DUNE-DAQ / dfmodules

Dataflow applications
3 stars 1 forks source link

Dataflow application crashes when configured with multiple data writers #246

Closed glehmannmiotto closed 1 year ago

glehmannmiotto commented 1 year ago

The dataflow app is often crashing during running if configured to run with multiple data writers and when the performance is being pushed. Most probably this is caused by a race condition in one of the libraries used by the data writer module (non thread safe?).

jcfreeman2 commented 1 year ago

Sounds like https://github.com/DUNE-DAQ/hdf5libs/issues/45. Haven't been able to recreate the crash (successfully writing to two disks on np04-srv-001 like when Eric ran into the problem) but I haven't yet pushed performance.

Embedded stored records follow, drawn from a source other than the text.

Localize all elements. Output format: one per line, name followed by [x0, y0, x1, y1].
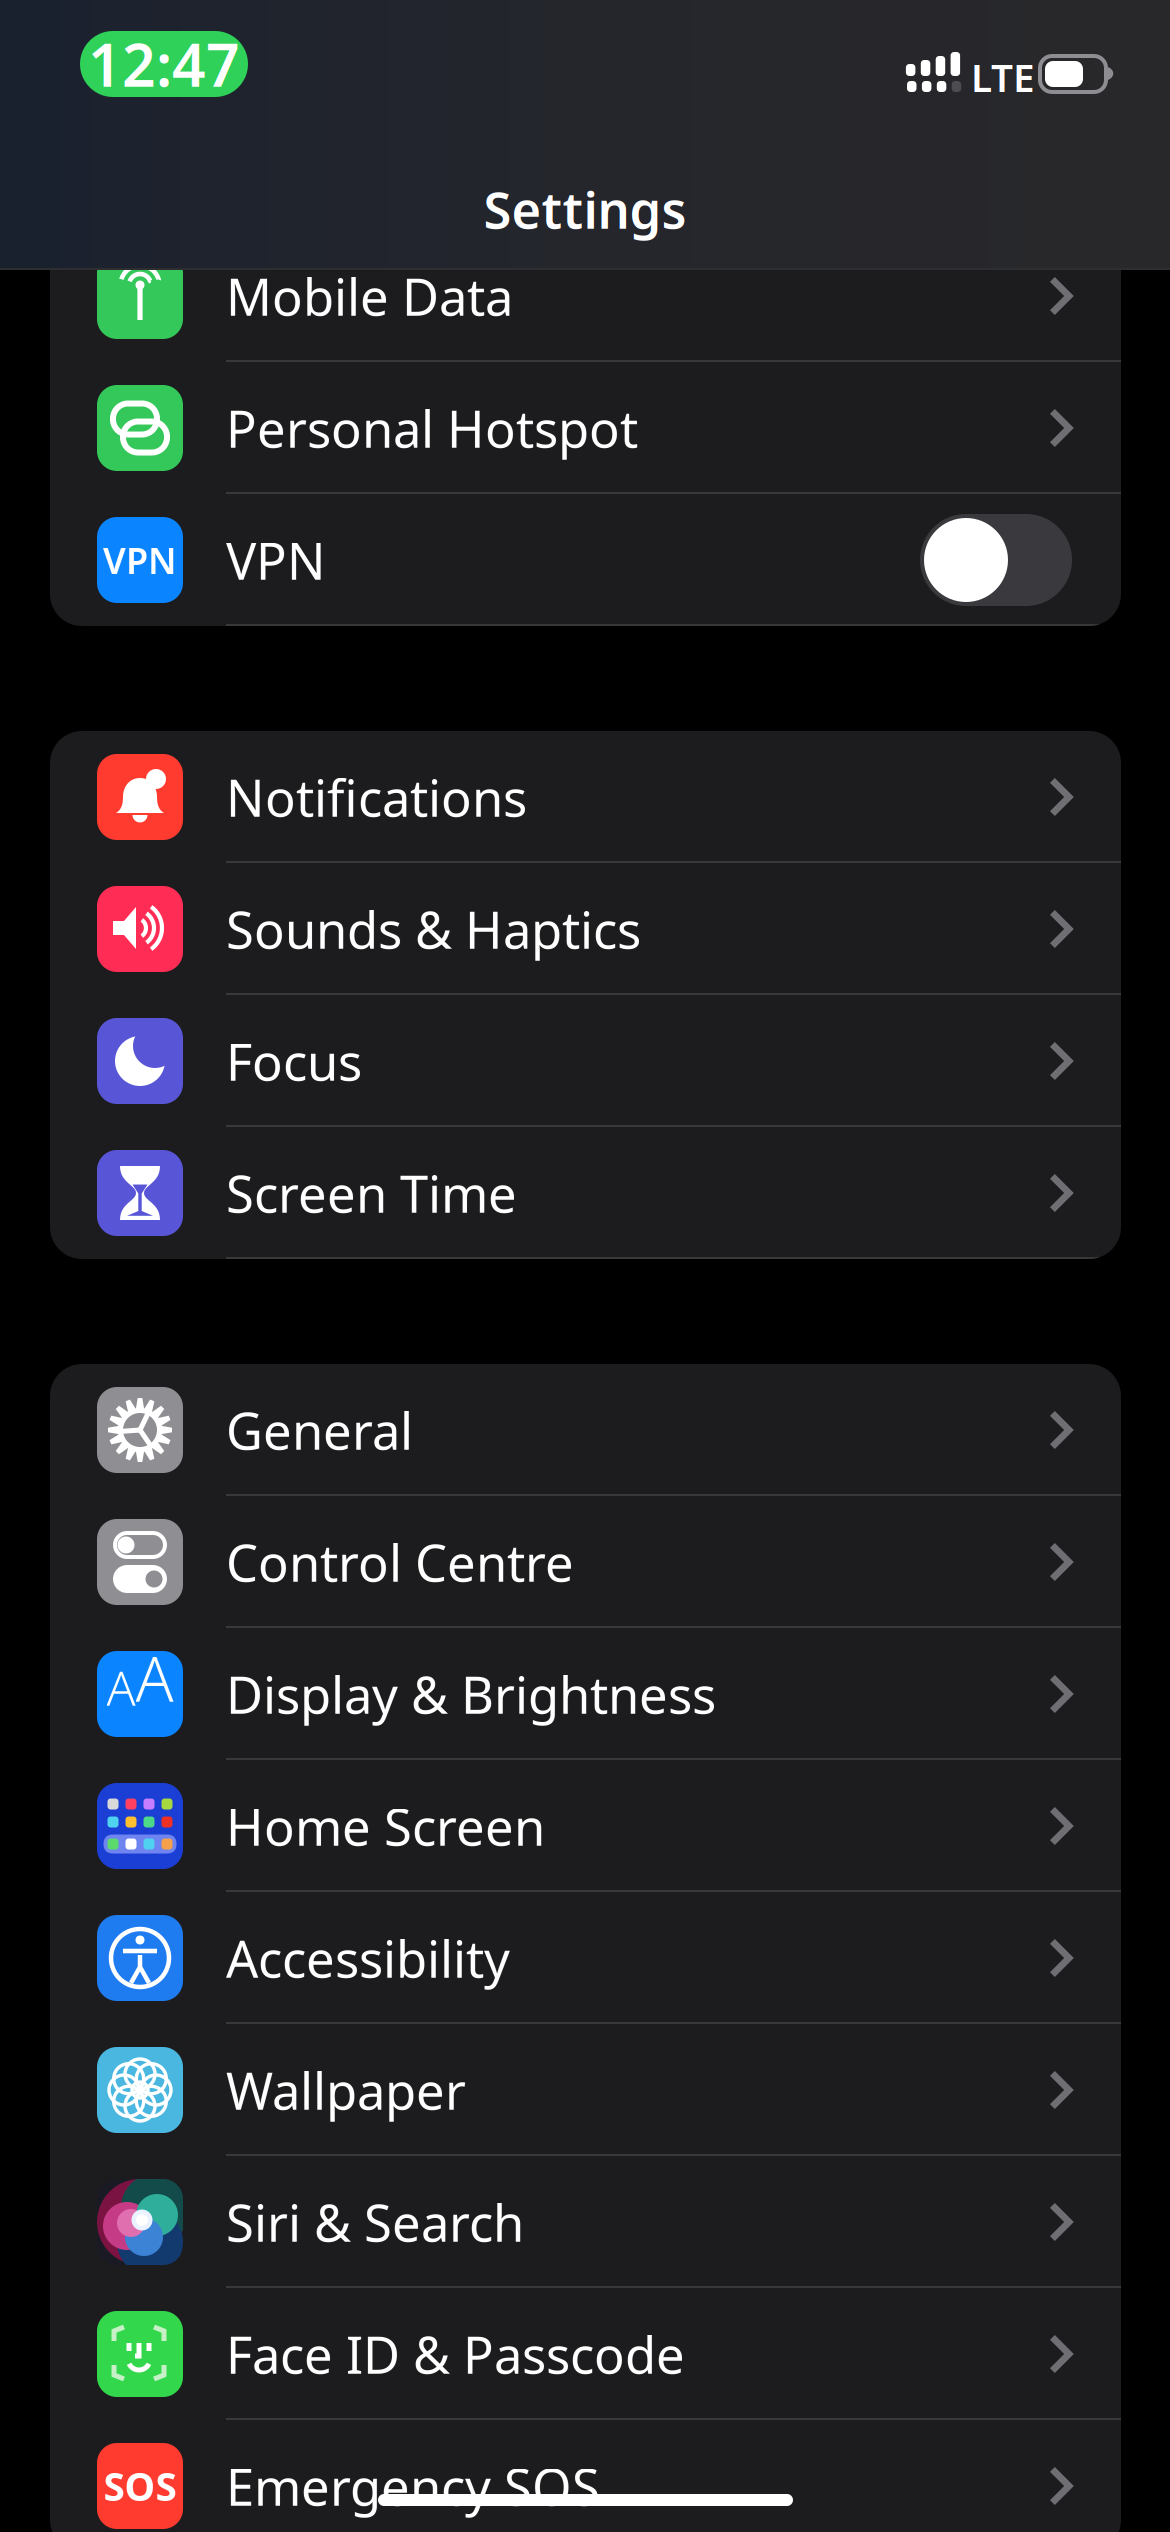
button[interactable]: Home Screen: [50, 1760, 1121, 1892]
button[interactable]: Face ID & Passcode: [50, 2288, 1121, 2420]
staticText: General: [226, 1396, 413, 1464]
button[interactable]: Siri & Search: [50, 2156, 1121, 2288]
staticText: Focus: [226, 1027, 362, 1095]
staticText: Mobile Data: [226, 262, 513, 330]
button[interactable]: SOS: [50, 2420, 1121, 2532]
staticText: LTE: [971, 51, 1035, 103]
button[interactable]: Sounds & Haptics: [50, 863, 1121, 995]
staticText: A: [136, 1636, 174, 1719]
button[interactable]: VPN: [50, 494, 1121, 626]
button[interactable]: Personal Hotspot: [50, 362, 1121, 494]
staticText: Face ID & Passcode: [226, 2320, 685, 2388]
button[interactable]: Screen Time: [50, 1127, 1121, 1259]
staticText: Screen Time: [226, 1159, 517, 1227]
button[interactable]: Focus: [50, 995, 1121, 1127]
button[interactable]: Control Centre: [50, 1496, 1121, 1628]
button[interactable]: Wallpaper: [50, 2024, 1121, 2156]
staticText: VPN: [103, 536, 177, 584]
staticText: Home Screen: [226, 1792, 545, 1860]
staticText: VPN: [226, 526, 326, 594]
button[interactable]: Mobile Data: [50, 230, 1121, 362]
staticText: Notifications: [226, 763, 527, 831]
staticText: Accessibility: [226, 1924, 510, 1992]
staticText: A: [106, 1655, 136, 1719]
staticText: Personal Hotspot: [226, 394, 638, 462]
staticText: Control Centre: [226, 1528, 574, 1596]
button[interactable]: Accessibility: [50, 1892, 1121, 2024]
staticText: Emergency SOS: [226, 2452, 600, 2520]
staticText: Settings: [484, 175, 686, 243]
staticText: SOS: [104, 2460, 176, 2512]
button[interactable]: General: [50, 1364, 1121, 1496]
staticText: Siri & Search: [226, 2188, 524, 2256]
staticText: Display & Brightness: [226, 1660, 716, 1728]
staticText: 12:47: [88, 25, 240, 103]
staticText: Wallpaper: [226, 2056, 466, 2124]
staticText: Sounds & Haptics: [226, 895, 641, 963]
button[interactable]: Notifications: [50, 731, 1121, 863]
button[interactable]: A: [50, 1628, 1121, 1760]
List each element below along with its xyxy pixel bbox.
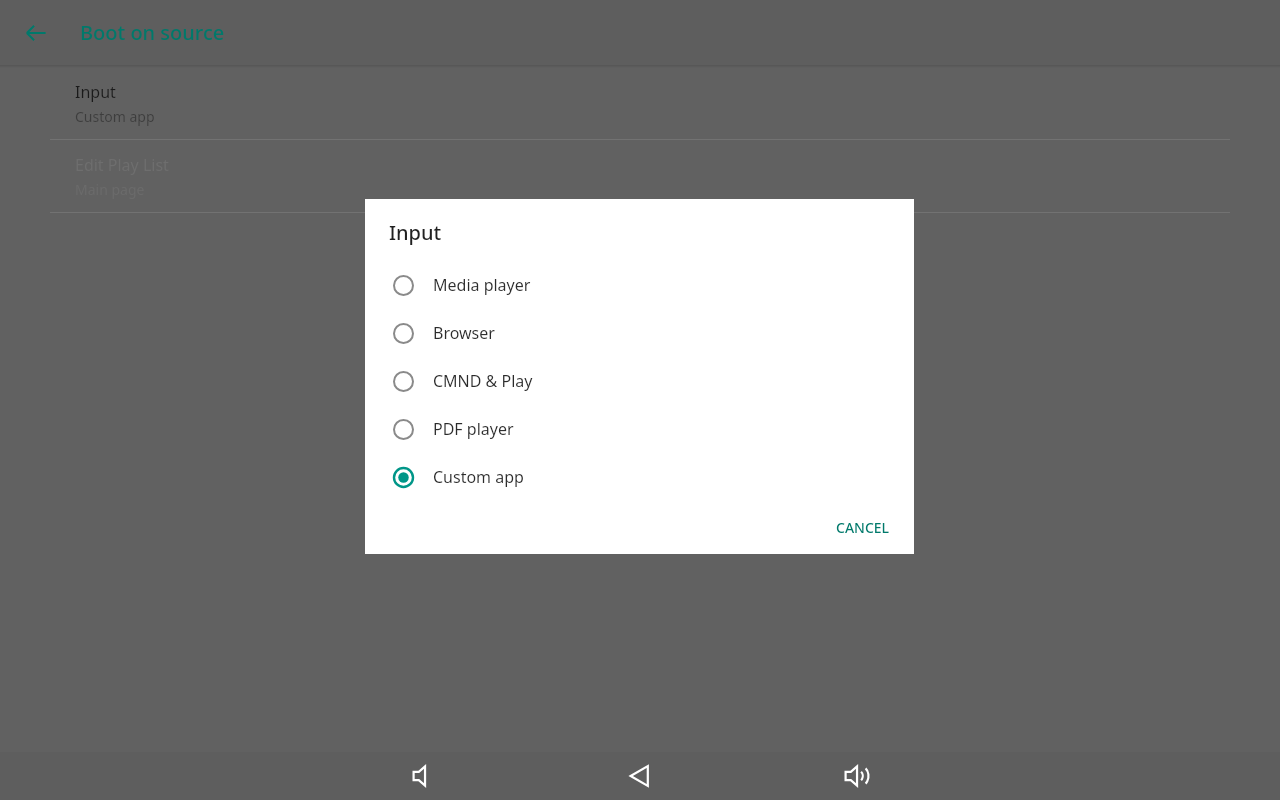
staticText: Custom app — [433, 466, 524, 488]
staticText: CANCEL — [836, 518, 890, 537]
button[interactable]: CANCEL — [828, 509, 898, 546]
staticText: Edit Play List — [75, 154, 169, 176]
staticText: Boot on source — [80, 19, 225, 46]
button[interactable]: Back — [612, 752, 668, 800]
button[interactable]: Volume down — [396, 752, 452, 800]
button[interactable]: Edit Play List — [0, 140, 1280, 212]
staticText: Input — [389, 219, 442, 246]
button[interactable]: PDF player — [365, 405, 914, 453]
staticText: CMND & Play — [433, 370, 533, 392]
button[interactable]: Media player — [365, 261, 914, 309]
staticText: Custom app — [75, 107, 155, 126]
button[interactable]: Back — [16, 13, 56, 53]
staticText: Input — [75, 81, 116, 103]
staticText: Media player — [433, 274, 531, 296]
button[interactable]: Browser — [365, 309, 914, 357]
staticText: Browser — [433, 322, 495, 344]
button[interactable]: Volume up — [828, 752, 884, 800]
button[interactable]: Custom app — [365, 453, 914, 501]
button[interactable]: CMND & Play — [365, 357, 914, 405]
staticText: PDF player — [433, 418, 514, 440]
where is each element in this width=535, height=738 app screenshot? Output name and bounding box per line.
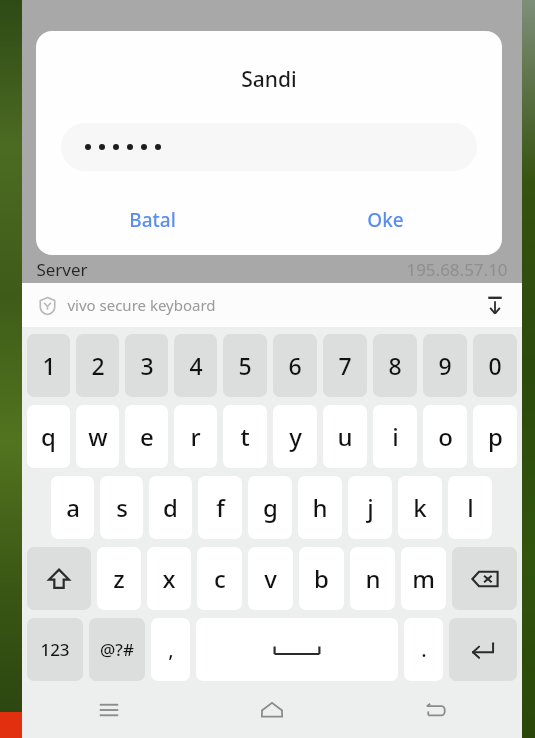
button[interactable]: k	[398, 476, 442, 539]
staticText: l	[467, 491, 474, 524]
button[interactable]: r	[174, 405, 217, 468]
staticText: t	[240, 420, 250, 453]
staticText: w	[88, 420, 108, 453]
button[interactable]: g	[248, 476, 292, 539]
button[interactable]: w	[76, 405, 119, 468]
button[interactable]: 123	[27, 618, 83, 681]
button[interactable]: 2	[76, 334, 119, 397]
staticText: x	[162, 562, 176, 595]
button[interactable]: @?#	[89, 618, 145, 681]
staticText: 9	[438, 350, 452, 381]
staticText: 6	[288, 350, 302, 381]
button[interactable]: x	[147, 547, 191, 610]
staticText: s	[116, 491, 128, 524]
staticText: i	[392, 420, 399, 453]
staticText: g	[263, 491, 278, 524]
button[interactable]: h	[298, 476, 342, 539]
staticText: 3	[140, 350, 154, 381]
button[interactable]: .	[404, 618, 443, 681]
staticText: 195.68.57.10	[406, 258, 508, 281]
staticText: b	[314, 562, 329, 595]
staticText: vivo secure keyboard	[67, 295, 216, 315]
button[interactable]: p	[473, 405, 517, 468]
button[interactable]: m	[401, 547, 446, 610]
staticText: ,	[168, 636, 174, 663]
button[interactable]: n	[350, 547, 395, 610]
staticText: q	[41, 420, 56, 453]
staticText: h	[312, 491, 328, 524]
staticText: Sandi	[241, 65, 297, 94]
staticText: m	[412, 562, 435, 595]
button[interactable]: Oke	[269, 189, 502, 251]
button[interactable]: i	[373, 405, 417, 468]
button[interactable]: a	[51, 476, 94, 539]
button[interactable]: Recents	[86, 688, 132, 732]
staticText: a	[66, 491, 80, 524]
button[interactable]: u	[323, 405, 367, 468]
button[interactable]: t	[223, 405, 267, 468]
staticText: z	[113, 562, 125, 595]
button[interactable]: 1	[27, 334, 70, 397]
button[interactable]: z	[97, 547, 141, 610]
staticText: e	[140, 420, 154, 453]
staticText: Oke	[367, 207, 404, 233]
button[interactable]: 8	[373, 334, 417, 397]
staticText: y	[289, 420, 302, 453]
button[interactable]: l	[448, 476, 492, 539]
button[interactable]: q	[27, 405, 70, 468]
button[interactable]: 6	[273, 334, 317, 397]
button[interactable]: Backspace	[452, 547, 517, 610]
button[interactable]: Enter	[449, 618, 517, 681]
button[interactable]: 0	[473, 334, 517, 397]
staticText: 7	[338, 350, 352, 381]
button[interactable]: d	[149, 476, 192, 539]
button[interactable]: Hide keyboard	[480, 290, 510, 320]
staticText: f	[216, 491, 225, 524]
button[interactable]: 3	[125, 334, 168, 397]
staticText: 5	[238, 350, 252, 381]
staticText: n	[365, 562, 381, 595]
staticText: c	[214, 562, 226, 595]
staticText: v	[264, 562, 277, 595]
button[interactable]: f	[198, 476, 242, 539]
button[interactable]: o	[423, 405, 467, 468]
button[interactable]: 7	[323, 334, 367, 397]
staticText: r	[190, 420, 201, 453]
button[interactable]: b	[299, 547, 344, 610]
button[interactable]	[61, 123, 477, 171]
staticText: @?#	[100, 638, 134, 661]
button[interactable]: 9	[423, 334, 467, 397]
button[interactable]: j	[348, 476, 392, 539]
button[interactable]: 4	[174, 334, 217, 397]
staticText: 4	[189, 350, 203, 381]
button[interactable]: v	[248, 547, 293, 610]
button[interactable]: Batal	[36, 189, 269, 251]
staticText: Server	[36, 258, 88, 281]
button[interactable]: c	[197, 547, 242, 610]
staticText: 2	[91, 350, 105, 381]
staticText: 1	[42, 350, 56, 381]
button[interactable]: Shift	[27, 547, 91, 610]
button[interactable]: s	[100, 476, 143, 539]
staticText: k	[413, 491, 427, 524]
button[interactable]: 5	[223, 334, 267, 397]
button[interactable]: Home	[249, 688, 295, 732]
button[interactable]: Secure keyboard	[36, 294, 58, 316]
staticText: 0	[488, 350, 502, 381]
button[interactable]: Back	[412, 688, 458, 732]
staticText: 123	[40, 638, 70, 661]
staticText: u	[337, 420, 353, 453]
staticText: Batal	[129, 207, 176, 233]
staticText: 8	[388, 350, 402, 381]
button[interactable]: y	[273, 405, 317, 468]
staticText: p	[488, 420, 503, 453]
button[interactable]: Space	[196, 618, 398, 681]
staticText: d	[163, 491, 178, 524]
button[interactable]: ,	[151, 618, 190, 681]
button[interactable]: e	[125, 405, 168, 468]
staticText: .	[421, 636, 427, 663]
staticText: j	[367, 491, 374, 524]
staticText: o	[438, 420, 453, 453]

jcfreeman2 commented 1 year ago

One thing that may be an issue: even if having a single dataflow process writing data to multiple distinct files should logically be something which is thread safe, this may not be something which can be done safely in hdf5 (see https://www.youtube.com/watch?v=ydQNFt-NSvg, starting at 20:03). The good news is there's an option to build hdf5 in a thread safe manner, the bad news is we're not currently using it:

hdf5@1.12.0%gcc@12.1.0~cxx~fortran~hl~ipo~java~mpi+shared~szip~threadsafe+tools api=default build_type=RelWithDebInfo arch=linux-scientific7-broadwell

is the Spack spec of hdf5 if I set up our environment.

glehmannmiotto commented 1 year ago

I'm going to re-test it now that @dingp built the highfive library in thread safe mode.

jcfreeman2 commented 1 year ago

Just tried recreating runs 17971 and 17973 using /nfs/home/np04daq/DAQ_NP04_HD_DEV_AREA/configurations/np04_daq_TwoOutputDisk_TPC_conf. Note that I had to regenerate this configuration since it was deleted at some point in the last two weeks, but used the same candidate release as was used during integration week, rc-v3.2.1-1. This time, the writing went fine; runs 18129, 18130 and 18131 all successfully wrote two separate hdf5 files with a single dataflow app on np04-srv-001, to /data1 and /data2.

Since "absence of evidence doesn't imply evidence of absence", this doesn't necessarily mean the problem is solved. We could run the system harder (e.g., two dataflow apps writing out four hdf5 files) to try to create a crash. If and when we generate a crash then we can try out rc-v3.2.1-2 and see if that fixes the problem.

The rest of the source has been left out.